Many mornings at the gym, I would see this guy, who I thought was gorgeous. However, I was at a place in my life that I didn’t want to let any more men into my life, even as friends, and definitely not a relationship.

I was working on self-love and working to clear out old limiting beliefs I had held about myself, men, and my relationships to them. Because of these beliefs, I had attracted to myself men who acted out exactly what I thought I deserved. Now, I know I deserve much, much more.

When I was younger, I used to have regular male friendships in my life and was much more open to letting them in. From the beginning, I would make it very clear that we were only friends and that wouldn’t change.

Every single time, within about six months, each of them would come forward to say they wanted to take the friendship deeper. Each time, I would get upset about it because I had made myself clear from the beginning that I didn’t want that with them. I felt like I wasn’t being heard.

Finally, I decided not to allow male friendships into my life unless they passed a rigorous test. If a guy did try to come in, I’d put them through the ringer, letting them know, they either had better respect my boundaries, or I’d end the friendship. I don’t let most of them in anymore.

I had experienced throughout my years of meeting men and dating that those that I did date, and the even fewer that I actually got involved with, were never really direct about what they wanted with me when we first started the relationship, or even once we were involved.

If a relationship developed, it seemed we somehow fell into it. We would date for a while, and, then, without much communication, we found ourselves in a relationship. I wouldn’t say it was very conscious for either of us.

So, I met this guy, and we started out just talking. It was obvious to both of us that we were attracted to each other. I was still adamant about not letting a guy into my life.

One day, about six months after we started this little, flirty friendship, he came to me and quietly told me exactly how he felt about me and what he wanted. Then, he simply stepped back and let me choose. He was still friendly, but he didn’t push it.

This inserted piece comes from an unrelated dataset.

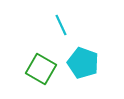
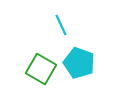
cyan pentagon: moved 4 px left
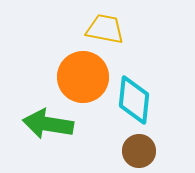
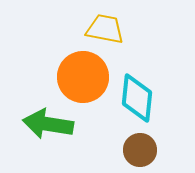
cyan diamond: moved 3 px right, 2 px up
brown circle: moved 1 px right, 1 px up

OMG, I had never had a guy be so direct with me. He was direct, but he let me choose. It felt honoring. Most of what I had experienced with men had felt manipulative, and that had been all I knew up until this experience. This guy was present and confident enough in himself as a man, he could do that.

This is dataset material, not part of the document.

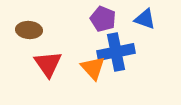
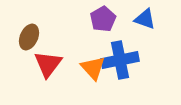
purple pentagon: rotated 20 degrees clockwise
brown ellipse: moved 7 px down; rotated 70 degrees counterclockwise
blue cross: moved 4 px right, 8 px down
red triangle: rotated 12 degrees clockwise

Needless to say, the whole thing really spun my head around. If that didn’t happen, I wouldn’t have gotten involved with him, and of course the fact there was already an attraction.

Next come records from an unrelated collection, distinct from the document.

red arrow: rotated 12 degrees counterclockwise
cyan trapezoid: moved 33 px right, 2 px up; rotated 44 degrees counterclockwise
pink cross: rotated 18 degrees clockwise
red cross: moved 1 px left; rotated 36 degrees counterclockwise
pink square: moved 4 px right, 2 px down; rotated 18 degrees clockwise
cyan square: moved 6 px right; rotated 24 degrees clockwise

I prayed about it for two weeks before I gave him an answer. The answer to my prayer came that as long as I stayed focused on my own healing, I’d get more out of our experience than I could ever imagine. I did too. The powerful thing is that now that I’ve had that experience, I don’t want anything less.

I plan to write more of these insights about male/female energy/relationships. I hope the information is helpful to both men and women.

As always I encourage you to remember and live your passion.